■ Exercise aim: What lines in the material hold the string "that"? Copy out each of them.

■ Data section:

- - - - -

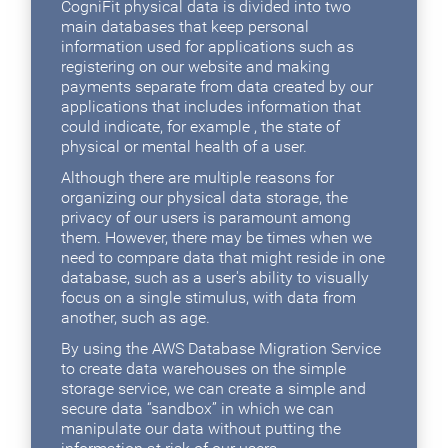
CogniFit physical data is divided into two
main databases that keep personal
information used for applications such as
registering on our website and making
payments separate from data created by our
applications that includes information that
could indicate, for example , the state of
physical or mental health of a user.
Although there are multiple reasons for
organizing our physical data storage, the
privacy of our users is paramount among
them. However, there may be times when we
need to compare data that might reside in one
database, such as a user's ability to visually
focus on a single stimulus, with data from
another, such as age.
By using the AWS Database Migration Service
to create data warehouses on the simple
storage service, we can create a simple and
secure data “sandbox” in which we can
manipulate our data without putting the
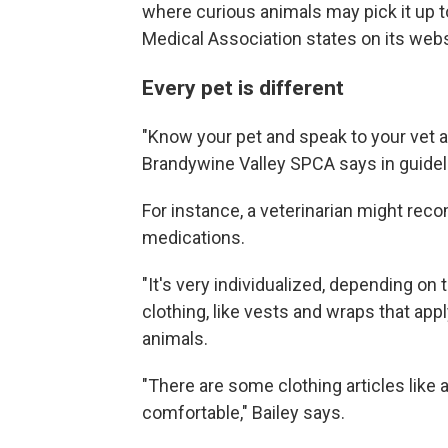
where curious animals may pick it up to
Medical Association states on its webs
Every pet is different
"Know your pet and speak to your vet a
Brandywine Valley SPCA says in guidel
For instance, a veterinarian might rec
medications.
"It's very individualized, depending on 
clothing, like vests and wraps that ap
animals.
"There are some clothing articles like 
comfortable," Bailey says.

- - - - -

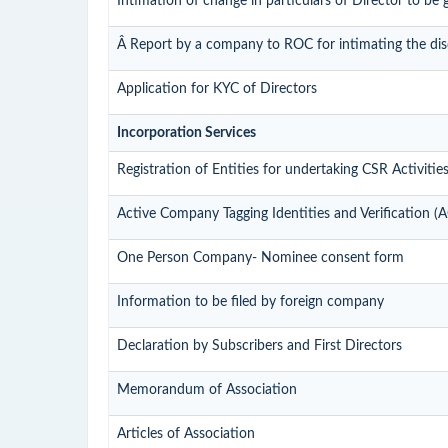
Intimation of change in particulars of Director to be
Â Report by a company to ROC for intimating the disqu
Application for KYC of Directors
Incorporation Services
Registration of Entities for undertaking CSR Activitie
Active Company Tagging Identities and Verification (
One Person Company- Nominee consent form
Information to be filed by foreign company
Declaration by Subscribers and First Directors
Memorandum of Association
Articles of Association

- - - - -

■ Exercise response:
main databases that keep personal
applications that includes information that
need to compare data that might reside in one
clothing, like vests and wraps that ap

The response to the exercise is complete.